Rue stepped back, shaking out arms trembling from effort. Then she bounced a little at their success. “Victory is ours, current!”
She remembered her duty as captain. “Decklings, mainsail up if you would.”
Spoo began to point and shout. The decklings hopped to it with no discussion – the sootie already had them better trained than whoever had previously been in charge. Rue began to suspect that Spoo’s black eye had something to do with her jump to head deckling.
The sail was raised in no time and Rue definitely approved of Spoo in her new position. As soon as it hooked the breeze, the Custard stopped shaking and smoothed out.

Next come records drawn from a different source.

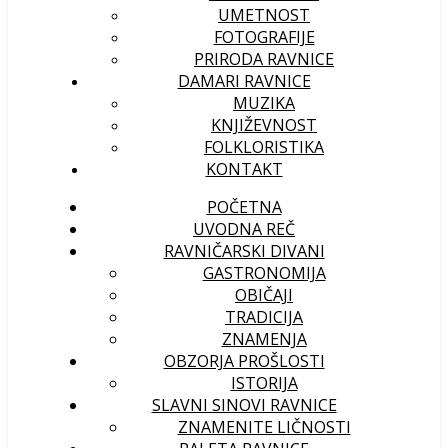
UMETNOST
FOTOGRAFIJE
PRIRODA RAVNICE
DAMARI RAVNICE
MUZIKA
KNJIŽEVNOST
FOLKLORISTIKA
KONTAKT
POČETNA
UVODNA REČ
RAVNIČARSKI DIVANI
GASTRONOMIJA
OBIČAJI
TRADICIJA
ZNAMENJA
OBZORJA PROŠLOSTI
ISTORIJA
SLAVNI SINOVI RAVNICE
ZNAMENITE LIČNOSTI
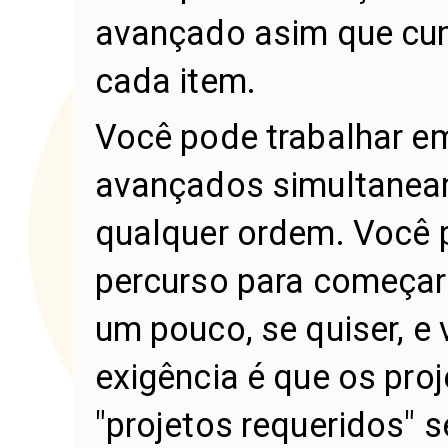
avançado asim que cump
cada item.
Você pode trabalhar e
avançados simultaneam
qualquer ordem. Você
percurso para começar
um pouco, se quiser, e 
exigência é que os proj
"projetos requeridos"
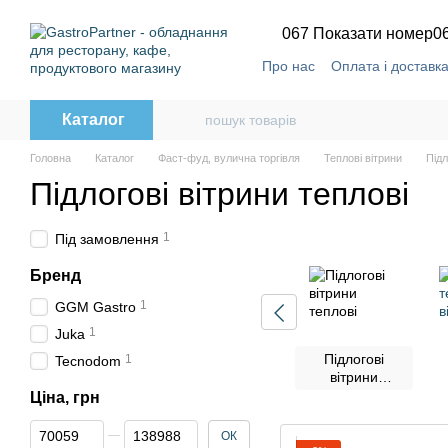
Перейти до основного контенту
067 Показати номер
0
Про нас
Оплата і доставк
Каталог
Головна
Каталог
Фаст-фуд, вулична торгівля
Теплові вітрини
Підл
Підлогові вітрини теплові
1
Під замовлення
Бренд
1
GGM Gastro
1
Juka
Підлогові
1
Tecnodom
вітрини
теплові
Ціна, грн
Від Ціна, грн
До Ціна, грн
ОК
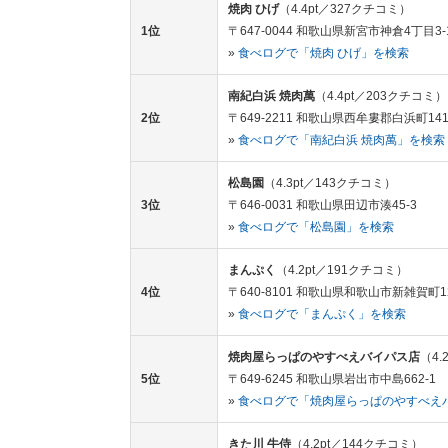
焼肉 ひげ
（4.4pt／327クチコミ）
1位
〒647-0044 和歌山県新宮市神倉4丁目3-
»
食べログで「焼肉 ひげ」を検索
南紀白浜 焼肉萬
（4.4pt／203クチコミ）
2位
〒649-2211 和歌山県西牟婁郡白浜町141
»
食べログで「南紀白浜 焼肉萬」を検索
松島園
（4.3pt／143クチコミ）
3位
〒646-0031 和歌山県田辺市湊45-3
»
食べログで「松島園」を検索
まんぷく
（4.2pt／191クチコミ）
4位
〒640-8101 和歌山県和歌山市新雑賀町1
»
食べログで「まんぷく」を検索
焼肉屋らっぱのやすべえバイパス店
（4.
5位
〒649-6245 和歌山県岩出市中島662-1
»
食べログで「焼肉屋らっぱのやすべえ
きた川 牛侍
（4.2pt／144クチコミ）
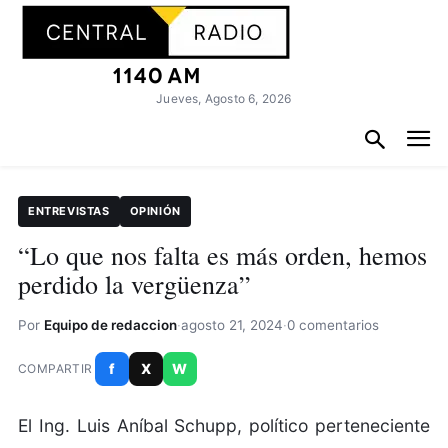
Jueves, Agosto 6, 2026
ENTREVISTAS
OPINIÓN
“Lo que nos falta es más orden, hemos
perdido la vergüenza”
Por
Equipo de redaccion
·
agosto 21, 2024
·
0 comentarios
f
X
W
COMPARTIR
El Ing. Luis Aníbal Schupp, político perteneciente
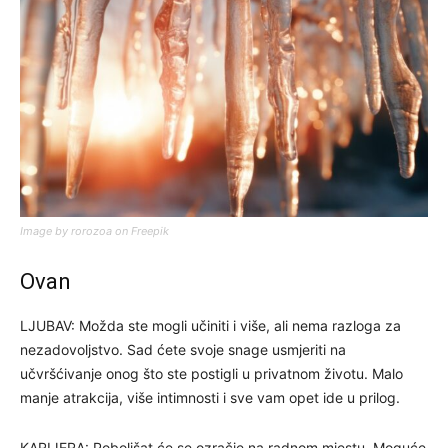
Image by rorozoa on Freepik
Ovan
LJUBAV: Možda ste mogli učiniti i više, ali nema razloga za
nezadovoljstvo. Sad ćete svoje snage usmjeriti na
učvršćivanje onog što ste postigli u privatnom životu. Malo
manje atrakcija, više intimnosti i sve vam opet ide u prilog.
KARIJERA: Poboljšat će se ozračje na radnom mjestu. Moguće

Rue relaxed but only for a moment, for her ship began to spin. The Spotted Custard was still floating upright with the current, east – the aetheric particles told them that much – but the sail had caused her to start rotating like a sedate top, slowly, clockwise, round and round. It was disconcerting.
Rue leapt to help Percy with the helm but her navigator shook his head.
Rue was incredulous. “This is it?”
“They don’t call it the Tripoli Twister for nothing.”
The sensation, while not unpleasant, did make Rue slightly dizzy. “And how long are we in this waltz?”
“Three days, I’m afraid. Best not to look out into the grey, they say.”
Rue could believe it – the sensation was perturbing, to say the least.
“Very good. I shall head below. If you’re well up here? I believe your sister would like her chance to lecture me now.”
Percy’s eyes twinkled. “Aye aye, captain. Although I think it’s jolly unfair I must miss the spectacle.”
“You have the deck, Professor Navigator, sir.” Rue made her way over to Primrose who seemed recovered from her deck-chair slide. “Things are tip-top up top – to the stateroom for a scolding?”
But Prim no longer looked like she wanted to lecture Rue – instead, she was wiggling the little pink book as though it were some strange new species of musical instrument worthy of further examination in order to make it toot.
“That can wait. First, Rue my darling, my sweet, my precious…”
“You sound like Quesnel – what has your bloomers in a twist?”
“Language,” said her friend without rancour.
“I await your pleasure.” Rue’s voice was laden with sarcasm.
“What are you doing with my mother’s book?”
Rue felt a tingle of shock. Instinctively, she looked around to see if Prim had been overheard. Apparently not, so she hissed: “Aunt Ivy wrote a book? Wait, wait. Aunt Ivy can write?”